Arson Suspected In Third Ohio Clinic Fire
Dec. 31, 1985
TOLEDO, Ohio (AP) _ An abortion clinic was damaged Tuesday by a fire that federal investigators said they believed was arson, which would make it the third Ohio clinic hit by arsonists this week.
''The only statement we're making is that it appears to be arson,'' said Robert Stellingworth, resident agent for the federal Bureau of Alcohol, Tobacco and Firearms.
Two other Toledo abortion clinics reported Tuesday that they had received bomb threats the day before, and city police put them under surveillance.
Two Cincinnati abortion clinics suffered $75,000 damage each Monday. Investigators there said it appeared that gasoline-fueled firebombs were thrown into the Margaret Sanger and Women's Health Care centers.
Jim Moriarty, a leader of the area's most visible pro-life group, Christians United Against Abortion, said Tuesday that members of the group would not be involved in setting fires or any such activities, which he believes only increase public sympathy for abortionists.
''But when you think about it, a little fire damage is really kind of minor when you think of the damage that goes on inside the abortion clinic every day,'' Moriarty said.
A fire apparently was set early Tuesday in the crawl space beneath the Toledo Medical Services Inc. clinic, which also was firebombed in August, said Fire Chief Kenneth Harberson. No one was at the clinic at the time of the fire, which burned up into interior walls and caused an estimated $20,000 damage.

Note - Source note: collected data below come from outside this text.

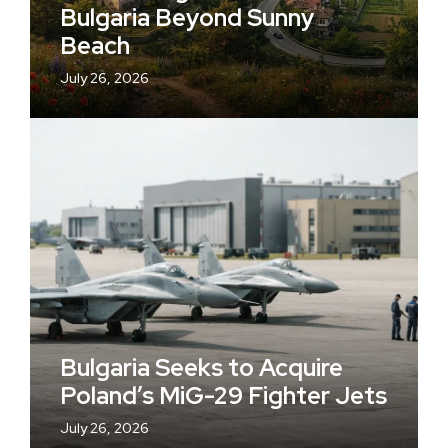
Bulgaria Beyond Sunny
Beach
July 26, 2026
Bulgaria Seeks to Acquire
Poland’s MiG-29 Fighter Jets
July 26, 2026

ATF agent Leo Foltz in Cincinnati said the agency's list of possible suspects included anti-abortion activists, but said he could not assume that such activists set the fires.

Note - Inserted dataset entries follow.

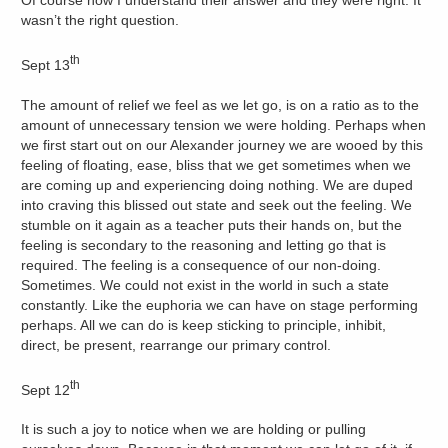
wasn’t the right question.
th
Sept 13
The amount of relief we feel as we let go, is on a ratio as to the
amount of unnecessary tension we were holding. Perhaps when
we first start out on our Alexander journey we are wooed by this
feeling of floating, ease, bliss that we get sometimes when we
are coming up and experiencing doing nothing. We are duped
into craving this blissed out state and seek out the feeling. We
stumble on it again as a teacher puts their hands on, but the
feeling is secondary to the reasoning and letting go that is
required. The feeling is a consequence of our non-doing.
Sometimes. We could not exist in the world in such a state
constantly. Like the euphoria we can have on stage performing
perhaps. All we can do is keep sticking to principle, inhibit,
direct, be present, rearrange our primary control.
th
Sept 12
It is such a joy to notice when we are holding or pulling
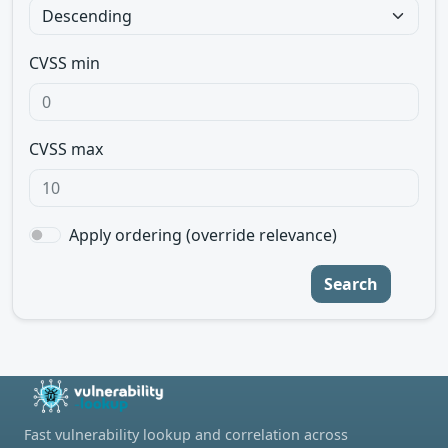
CVSS min
CVSS max
Apply ordering (override relevance)
Search
Fast vulnerability lookup and correlation across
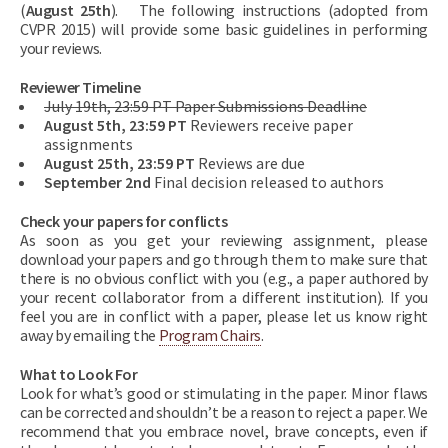
(
August 25th
). The following instructions (adopted from
CVPR 2015) will provide some basic guidelines in performing
your reviews.
Reviewer Timeline
July 19th, 23:59 PT Paper Submissions Deadline
August 5th, 23:59 PT
Reviewers receive paper
assignments
August 25th, 23:59 PT
Reviews are due
September 2nd
Final decision released to authors
Check your papers for conflicts
As soon as you get your reviewing assignment, please
download your papers and go through them to make sure that
there is no obvious conflict with you (e.g., a paper authored by
your recent collaborator from a different institution). If you
feel you are in conflict with a paper, please let us know right
away by emailing the
Program Chairs
.
What to Look For
Look for what’s good or stimulating in the paper. Minor flaws
can be corrected and shouldn’t be a reason to reject a paper. We
recommend that you embrace novel, brave concepts, even if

''They are very visible and easy to point the finger at. But if anyone had an inkling to do something like this, this would have been a convenient time to do it. So we aren't looking just at protesters,'' Foltz said.

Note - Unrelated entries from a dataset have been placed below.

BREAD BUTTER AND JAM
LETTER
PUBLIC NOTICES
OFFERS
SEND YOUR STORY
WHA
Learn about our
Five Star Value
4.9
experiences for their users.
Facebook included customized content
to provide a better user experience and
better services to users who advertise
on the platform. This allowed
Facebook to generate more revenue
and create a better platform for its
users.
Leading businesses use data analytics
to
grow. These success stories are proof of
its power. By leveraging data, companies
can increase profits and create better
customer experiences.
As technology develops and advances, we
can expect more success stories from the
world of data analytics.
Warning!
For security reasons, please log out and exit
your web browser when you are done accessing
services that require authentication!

Dr. Carl L. Armstrong, owner of Toledo Medical Services, reopened the clinic Tuesday after blocking off the damaged areas.
Rebecca Weitzman, spokeswoman for the clinic, said security would be increased but declined to detail what measures would be taken.
''Each time something happens to us - trespassing or firebombings or whatever - or to other abortion clinics in the country, you tighten security,'' she said.
Ms. Weitzman said the clinic received no threats warning of the fire.
Barbara Radford, exeuctive director of the National Abortion Federation, said the Ohio fires bring to 12 the number of arson and bombing cases reported by clinics in 1985.
Sixty-six abortion clinics reported receiving bomb threats and 15 death threats, 41 reported vandalism and 36 reported trespassing by anti-abortion activists. Four package bombs were sent to clinics in Portland, Ore., and assaults were reported at seven clinics during the year, Ms. Radford said.
The federation is a non-profit organization, based in Washington, which represents 316 abortion providers in the United States and Canada. Its data is provided by the clinics and by the ATF, she said.
In Ohio, seven arson fires, bombings or attempts have been reported since the federation began collecting data in 1977. Those figures do not include the August firebomb in Toledo or the fires this week.